Bristol Meetup with BCS and Paul Gerrard
Event Info
Description
In conjunction with Bristol Branch of BCS.
The use of stories to communicate dates back 30,000 years to the time when cave paintings recorded daily experience of people living as hunter-gatherers. If a software team uses a whiteboard to capture and talk about user stories to scope the next phase of development, they are drawing on an instinctive need to use examples, to criticise, discuss and refine them to arrive at a shared understanding. Stories worked for cavemen, they work for agile teams, and they’ll work for you too because they are universal.
Stories derived from written requirements can be used to walk-through business scenarios and when users see the proposed system ‘in action', requirements anomalies stand out and trigger informed discussions of situations, variations and outcomes. A disciplined approach to story-writing and requirements testing can improve requirements and the target solution dramatically. ‘Business Stories’ can be shared as examples for developers to see what was intended to help their understanding, and of course, they also provide the basis for later acceptance tests.

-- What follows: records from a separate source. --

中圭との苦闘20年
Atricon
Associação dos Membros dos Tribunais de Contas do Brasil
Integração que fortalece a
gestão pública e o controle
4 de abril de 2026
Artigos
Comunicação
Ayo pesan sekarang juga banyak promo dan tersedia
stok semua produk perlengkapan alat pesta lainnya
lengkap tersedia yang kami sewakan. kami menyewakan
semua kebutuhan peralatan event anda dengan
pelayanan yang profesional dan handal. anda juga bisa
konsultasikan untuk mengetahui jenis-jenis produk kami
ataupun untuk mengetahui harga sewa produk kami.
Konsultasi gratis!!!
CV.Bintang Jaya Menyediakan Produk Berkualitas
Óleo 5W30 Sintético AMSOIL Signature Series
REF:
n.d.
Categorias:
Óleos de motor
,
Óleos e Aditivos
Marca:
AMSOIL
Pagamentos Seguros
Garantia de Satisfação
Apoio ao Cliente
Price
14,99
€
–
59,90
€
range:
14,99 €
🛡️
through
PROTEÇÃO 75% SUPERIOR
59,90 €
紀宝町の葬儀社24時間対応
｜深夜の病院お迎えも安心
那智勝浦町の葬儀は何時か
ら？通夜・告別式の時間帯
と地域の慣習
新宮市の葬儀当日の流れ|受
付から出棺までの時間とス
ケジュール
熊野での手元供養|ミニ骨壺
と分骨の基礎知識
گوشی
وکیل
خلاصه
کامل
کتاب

Up-front requirements testing doesn't require extra effort - much of this analysis work would be done during acceptance test preparation anyway. This approach provides a step-up with business impact analysis, regression testing, and even test automation.
Paul is a consultant, teacher, author, webmaster, programmer, tester, conference speaker, rowing coach and a publisher. He has conducted consulting assignments in all aspects of software testing and quality assurance, specialising in test assurance. He has presented keynote talks and tutorials at testing conferences across Europe, the USA, Australia, South Africa and occasionally won awards for them. In 2010 he won the Eurostar European Testing Excellence Award. He is Principal of Gerrard Consulting Limited and is the host of the UK Test Management Forum.